Who or what inspired you to become a chef?
Uri Navon: I use to cook [ever] since I [can] remember. While [seeking] a degree in photography, I stumbled on the chef of a cooking school. Basically, that was the end of photography.
What was the first thing you cooked?
UN: Probably a pancake when I was a child returning from school.
Who is your culinary hero?
UN: My hero is my mom. She is a brilliant cook, although she never did it professionally. She has an amazing palate. She knows by instinct what will be a good ingredient mix and what won’t work together.
Is there an ingredient or food trend in Israel that you really can’t stand?
UN: I like everything, but I have to say that green peppers are my least favorite of all.
What are you trying to do differently from other chefs?
UN: The difference, in my opinion, is that we understand the customer experience is rounded and whole. It doesn’t start or finish in the plated food they get, regardless of how complex or full of inspiration it is. From the second they call to reserve a seat to the minute they exit through the restaurant door, it should reflect the same DNA as the food [on] the plate.
How would you describe your food?
UN: My food is a modern day interpretation for Mediterranean cuisine overall and Jerusalem in a more narrow perspective. It is the melting core of our ethnic origins and culinary heritages, along with many international influences.
How important is Farm (or Kibbutz) to Table cooking at Machneyuda?
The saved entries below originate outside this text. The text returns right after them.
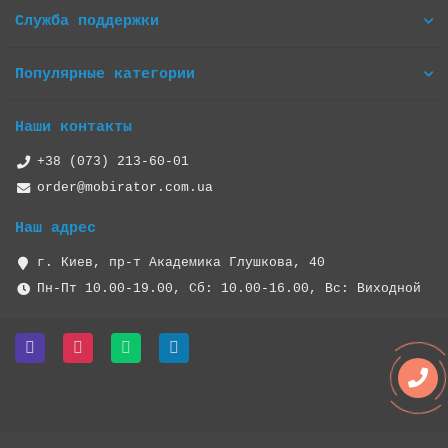
Служба поддержки
Популярные категории
Наши контакты
+38 (073) 213-60-01
order@mobirator.com.ua
Наш адрес
г. Киев, пр-т Академика Глушкова, 40
Пн-Пт 10.00-19.00, Cб: 10.00-16.00, Вс: Виходной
UN: Farming is very important to me as a chef, as I believe in the connection between [cuisine], geography and [the] usage of local produce. Unfortunately, Kibbutz isn’t the agriculture authority it once was, since small farms and private growers fill that part today in Israel.
How is it being part of a cooking trio? How do you solve differences of opinions?
UN: A cooking trio is never simple, but as a chef who has line-cook education and instincts, you learn as you go. At the beginning we had some arguments but we learned to put our egos aside, to concentrate on our advantages, to trust each other’s choices and judgment, and to improve our communication. That’s the real key for getting along.
What is your proudest culinary moment?
UN: I’ve had a few. I cooked for Alain Ducasse and Nadia Santini. I cooked with Nobu in his restaurant in Malibu. We were awarded best restaurant in Israel three times and [voted the] most creative restaurant in the country.
Who are some famous people who have eaten at Machneyuda?
UN: Just some that I remember are Martha Stewart, Robert De Niro, Sharon Stone, Rudy Giuliani, Paula Abdul, Bono, and Barbra Streisand.
What is something most people don’t know about you?
UN: That I make pottery and ceramics.
Other than Machneyuda, what other local restaurants do you like?
UN: In Jerusalem I like Fortuna […], but Pescado in Ashdod (about an hour away) may be the best in Israel.
I heard a rumor about you starting a food truck? True or false?
UN: Two years ago we had a food truck running all over Jerusalem, for a month and a half. It was crazy and fantastic. We created a menu along with famous local icons, authors, singers, politicians, chefs, culture figures and designers, and all of them are from Jerusalem. Maybe we’ll do that again sometime.